» WORK TASK: The entries shown next need to be written again word for word.

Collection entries
>>>

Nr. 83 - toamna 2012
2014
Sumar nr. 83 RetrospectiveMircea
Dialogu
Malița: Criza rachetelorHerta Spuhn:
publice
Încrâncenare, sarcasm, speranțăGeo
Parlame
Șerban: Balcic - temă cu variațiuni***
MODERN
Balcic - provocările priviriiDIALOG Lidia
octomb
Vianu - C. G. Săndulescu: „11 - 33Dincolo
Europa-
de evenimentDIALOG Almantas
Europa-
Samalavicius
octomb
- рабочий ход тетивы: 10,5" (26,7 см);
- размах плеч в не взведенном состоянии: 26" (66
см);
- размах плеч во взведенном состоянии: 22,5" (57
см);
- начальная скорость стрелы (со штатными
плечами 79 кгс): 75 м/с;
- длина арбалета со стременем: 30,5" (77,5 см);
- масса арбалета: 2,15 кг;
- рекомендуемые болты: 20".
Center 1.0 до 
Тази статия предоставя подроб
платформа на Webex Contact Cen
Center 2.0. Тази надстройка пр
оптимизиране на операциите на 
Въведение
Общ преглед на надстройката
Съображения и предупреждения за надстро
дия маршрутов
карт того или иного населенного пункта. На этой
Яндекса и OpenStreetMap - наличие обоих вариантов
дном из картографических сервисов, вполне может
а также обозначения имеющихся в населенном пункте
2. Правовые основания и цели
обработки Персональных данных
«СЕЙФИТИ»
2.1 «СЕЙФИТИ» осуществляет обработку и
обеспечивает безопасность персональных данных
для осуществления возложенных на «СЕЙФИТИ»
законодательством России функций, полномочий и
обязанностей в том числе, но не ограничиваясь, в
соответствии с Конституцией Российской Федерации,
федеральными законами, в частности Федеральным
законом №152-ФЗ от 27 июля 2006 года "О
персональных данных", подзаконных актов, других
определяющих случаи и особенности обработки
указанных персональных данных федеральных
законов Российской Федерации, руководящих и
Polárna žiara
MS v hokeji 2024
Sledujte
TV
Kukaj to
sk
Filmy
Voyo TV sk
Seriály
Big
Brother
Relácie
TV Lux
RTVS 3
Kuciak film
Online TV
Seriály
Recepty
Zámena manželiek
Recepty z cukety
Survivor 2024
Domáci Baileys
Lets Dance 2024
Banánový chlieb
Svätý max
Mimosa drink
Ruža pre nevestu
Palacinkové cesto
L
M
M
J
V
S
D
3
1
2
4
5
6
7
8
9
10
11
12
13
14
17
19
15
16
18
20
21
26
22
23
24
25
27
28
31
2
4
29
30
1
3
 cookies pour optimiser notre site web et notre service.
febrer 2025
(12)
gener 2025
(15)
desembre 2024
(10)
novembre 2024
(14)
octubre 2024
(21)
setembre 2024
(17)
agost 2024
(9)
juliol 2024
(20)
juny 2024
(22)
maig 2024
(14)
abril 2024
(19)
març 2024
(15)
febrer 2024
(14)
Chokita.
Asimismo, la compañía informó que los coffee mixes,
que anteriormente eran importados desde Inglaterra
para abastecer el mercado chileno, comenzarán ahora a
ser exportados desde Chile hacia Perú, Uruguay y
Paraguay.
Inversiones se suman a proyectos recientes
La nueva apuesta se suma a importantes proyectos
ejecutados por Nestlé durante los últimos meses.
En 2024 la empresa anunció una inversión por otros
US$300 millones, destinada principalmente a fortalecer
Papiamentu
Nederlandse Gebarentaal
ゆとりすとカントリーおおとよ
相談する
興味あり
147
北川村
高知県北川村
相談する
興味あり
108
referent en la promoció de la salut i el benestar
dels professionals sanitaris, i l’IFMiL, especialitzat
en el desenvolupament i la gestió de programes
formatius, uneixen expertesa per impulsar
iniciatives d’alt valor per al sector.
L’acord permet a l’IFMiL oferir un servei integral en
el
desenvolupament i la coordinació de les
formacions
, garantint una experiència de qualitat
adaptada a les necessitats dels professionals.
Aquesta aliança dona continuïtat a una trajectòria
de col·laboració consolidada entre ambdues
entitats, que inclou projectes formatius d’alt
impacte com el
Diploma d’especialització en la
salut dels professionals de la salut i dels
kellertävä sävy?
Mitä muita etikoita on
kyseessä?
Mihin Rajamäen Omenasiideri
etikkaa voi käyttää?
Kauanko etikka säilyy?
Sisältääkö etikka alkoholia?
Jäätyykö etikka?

<<<

» EXERCISE OUTPUT:
Nr. 83 - toamna 2012
2014
Sumar nr. 83 RetrospectiveMircea
Dialogu
Malița: Criza rachetelorHerta Spuhn:
publice
Încrâncenare, sarcasm, speranțăGeo
Parlame
Șerban: Balcic - temă cu variațiuni***
MODERN
Balcic - provocările priviriiDIALOG Lidia
octomb
Vianu - C. G. Săndulescu: „11 - 33Dincolo
Europa-
de evenimentDIALOG Almantas
Europa-
Samalavicius
octomb
- рабочий ход тетивы: 10,5" (26,7 см);
- размах плеч в не взведенном состоянии: 26" (66
см);
- размах плеч во взведенном состоянии: 22,5" (57
см);
- начальная скорость стрелы (со штатными
плечами 79 кгс): 75 м/с;
- длина арбалета со стременем: 30,5" (77,5 см);
- масса арбалета: 2,15 кг;
- рекомендуемые болты: 20".
Center 1.0 до 
Тази статия предоставя подроб
платформа на Webex Contact Cen
Center 2.0. Тази надстройка пр
оптимизиране на операциите на 
Въведение
Общ преглед на надстройката
Съображения и предупреждения за надстро
дия маршрутов
карт того или иного населенного пункта. На этой
Яндекса и OpenStreetMap - наличие обоих вариантов
дном из картографических сервисов, вполне может
а также обозначения имеющихся в населенном пункте
2. Правовые основания и цели
обработки Персональных данных
«СЕЙФИТИ»
2.1 «СЕЙФИТИ» осуществляет обработку и
обеспечивает безопасность персональных данных
для осуществления возложенных на «СЕЙФИТИ»
законодательством России функций, полномочий и
обязанностей в том числе, но не ограничиваясь, в
соответствии с Конституцией Российской Федерации,
федеральными законами, в частности Федеральным
законом №152-ФЗ от 27 июля 2006 года "О
персональных данных", подзаконных актов, других
определяющих случаи и особенности обработки
указанных персональных данных федеральных
законов Российской Федерации, руководящих и
Polárna žiara
MS v hokeji 2024
Sledujte
TV
Kukaj to
sk
Filmy
Voyo TV sk
Seriály
Big
Brother
Relácie
TV Lux
RTVS 3
Kuciak film
Online TV
Seriály
Recepty
Zámena manželiek
Recepty z cukety
Survivor 2024
Domáci Baileys
Lets Dance 2024
Banánový chlieb
Svätý max
Mimosa drink
Ruža pre nevestu
Palacinkové cesto
L
M
M
J
V
S
D
3
1
2
4
5
6
7
8
9
10
11
12
13
14
17
19
15
16
18
20
21
26
22
23
24
25
27
28
31
2
4
29
30
1
3
 cookies pour optimiser notre site web et notre service.
febrer 2025
(12)
gener 2025
(15)
desembre 2024
(10)
novembre 2024
(14)
octubre 2024
(21)
setembre 2024
(17)
agost 2024
(9)
juliol 2024
(20)
juny 2024
(22)
maig 2024
(14)
abril 2024
(19)
març 2024
(15)
febrer 2024
(14)
Chokita.
Asimismo, la compañía informó que los coffee mixes,
que anteriormente eran importados desde Inglaterra
para abastecer el mercado chileno, comenzarán ahora a
ser exportados desde Chile hacia Perú, Uruguay y
Paraguay.
Inversiones se suman a proyectos recientes
La nueva apuesta se suma a importantes proyectos
ejecutados por Nestlé durante los últimos meses.
En 2024 la empresa anunció una inversión por otros
US$300 millones, destinada principalmente a fortalecer
Papiamentu
Nederlandse Gebarentaal
ゆとりすとカントリーおおとよ
相談する
興味あり
147
北川村
高知県北川村
相談する
興味あり
108
referent en la promoció de la salut i el benestar
dels professionals sanitaris, i l’IFMiL, especialitzat
en el desenvolupament i la gestió de programes
formatius, uneixen expertesa per impulsar
iniciatives d’alt valor per al sector.
L’acord permet a l’IFMiL oferir un servei integral en
el
desenvolupament i la coordinació de les
formacions
, garantint una experiència de qualitat
adaptada a les necessitats dels professionals.
Aquesta aliança dona continuïtat a una trajectòria
de col·laboració consolidada entre ambdues
entitats, que inclou projectes formatius d’alt
impacte com el
Diploma d’especialització en la
salut dels professionals de la salut i dels
kellertävä sävy?
Mitä muita etikoita on
kyseessä?
Mihin Rajamäen Omenasiideri
etikkaa voi käyttää?
Kauanko etikka säilyy?
Sisältääkö etikka alkoholia?
Jäätyykö etikka?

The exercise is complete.